Let $U_1$, $U_2$ and $U_3$ be independent random variables uniform on $[0, 1]$. Find the probability that the roots of the quadratic $ U_1 x^2 + U_2 x + U_3 $ are real.
The roots of a quadratic are real if $b^2 - 4ac \geq 0$ so the goal is to find $P(U_2^2 - 4U_1 U_3 \geq 0) = P(U_2^2 \geq 4U_1 U_3 )$
My attempt: $$P(U_2^2 \geq 4U_1 U_3 ) = P(U_2 \geq 2\sqrt{U_1 U_3} ).$$
I'm omitting the possibility of $U_2 \leq - 2\sqrt{U_1 U_3}$ since $ U_2 \geq 0 $. The joint density of the three independent uniform random variables is $f(u_1, u_2, u_2) = 1$ which needs to integrated over:
$$ \int_{0}^{1} \int_{0}^{1} \int_{2\sqrt{u_1 u_3}}^{1} du_2du_1du_3 = \int_{0}^{1} \int_{0}^{1} (1 - 2\sqrt{u_1u_2})du_1du_3 = \int_{0}^{1} [u_1 - \frac{4}{3}\sqrt{u_3}u_1^{3/2}]^{1}_0du_3 \quad = \int_{0}^{1}(1 - \frac{4}{3}\sqrt{u_3}) du_3 = [u_3 - \frac{8}{9}u_3^{3/2}]^1_0 = 1 - \frac{8}{9} = \frac{1}{9}$$
The answer given in the textbook is $ \frac{5}{36} + \frac{log(2)}{6} $.

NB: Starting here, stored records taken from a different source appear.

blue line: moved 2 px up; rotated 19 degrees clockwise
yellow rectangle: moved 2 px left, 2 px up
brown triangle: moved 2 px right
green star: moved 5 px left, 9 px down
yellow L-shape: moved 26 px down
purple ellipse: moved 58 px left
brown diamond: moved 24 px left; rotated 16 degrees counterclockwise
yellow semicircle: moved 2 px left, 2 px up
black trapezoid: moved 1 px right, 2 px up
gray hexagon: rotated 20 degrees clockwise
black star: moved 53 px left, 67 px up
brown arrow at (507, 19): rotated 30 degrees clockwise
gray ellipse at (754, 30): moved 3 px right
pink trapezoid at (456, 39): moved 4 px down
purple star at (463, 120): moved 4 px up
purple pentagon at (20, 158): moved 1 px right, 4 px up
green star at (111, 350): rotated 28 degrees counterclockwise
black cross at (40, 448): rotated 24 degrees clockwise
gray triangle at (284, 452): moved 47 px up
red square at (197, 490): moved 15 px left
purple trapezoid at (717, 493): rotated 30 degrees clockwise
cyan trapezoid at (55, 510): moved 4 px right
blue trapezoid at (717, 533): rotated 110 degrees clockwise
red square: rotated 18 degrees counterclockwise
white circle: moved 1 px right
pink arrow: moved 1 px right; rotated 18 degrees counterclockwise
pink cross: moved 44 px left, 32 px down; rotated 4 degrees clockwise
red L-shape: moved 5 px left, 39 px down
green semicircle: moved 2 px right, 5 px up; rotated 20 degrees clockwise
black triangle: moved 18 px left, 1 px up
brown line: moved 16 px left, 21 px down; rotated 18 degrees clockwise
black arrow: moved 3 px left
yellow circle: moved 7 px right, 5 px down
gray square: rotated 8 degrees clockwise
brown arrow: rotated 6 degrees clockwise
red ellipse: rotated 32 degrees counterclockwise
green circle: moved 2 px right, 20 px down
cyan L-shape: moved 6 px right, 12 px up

Your error is in the first step: It is possible to have $2\sqrt{u_1u_3} > 1$ in which case the last integral should give $0$ rather than the negative quantity $(1-2\sqrt{u_1 u_3)}$.
To do this right you have to break up the integral $du_1$ into two pieces (the second pice gives zero since $u_2$ cannot be big enough if $u_1 > 1/(4u_3)$) and the breakup also requires breaking the integral $du_3$ into two pieces because $1/(4u_3)$ can also be greater than $1$.
$$ \int_{u_3=1/4}^1 du_3\int_{u_1 = 0}^{1/(4u_3)}du_1\int_{u2=\sqrt{2u_1u_3}}^1du_2 + \int_{u_3=0}^{1/4} du_3\int_{u_1 = 0}^1du_1\int_{u2=\sqrt{2u_1u_3}}^1du_2 \\= \int_{u_3=1/4}^1 du_3\int_{u_1 = 0}^{1/(4u_3)}du_1(1-\sqrt{2u_1u_3}) + \int_{u_3=0}^{1/4} du_3\int_{u_1 = 0}^1du_1(1-\sqrt{2u_1u_3}) $$
and you can take it from there.
Needless to say, some other order of integration might come out easier.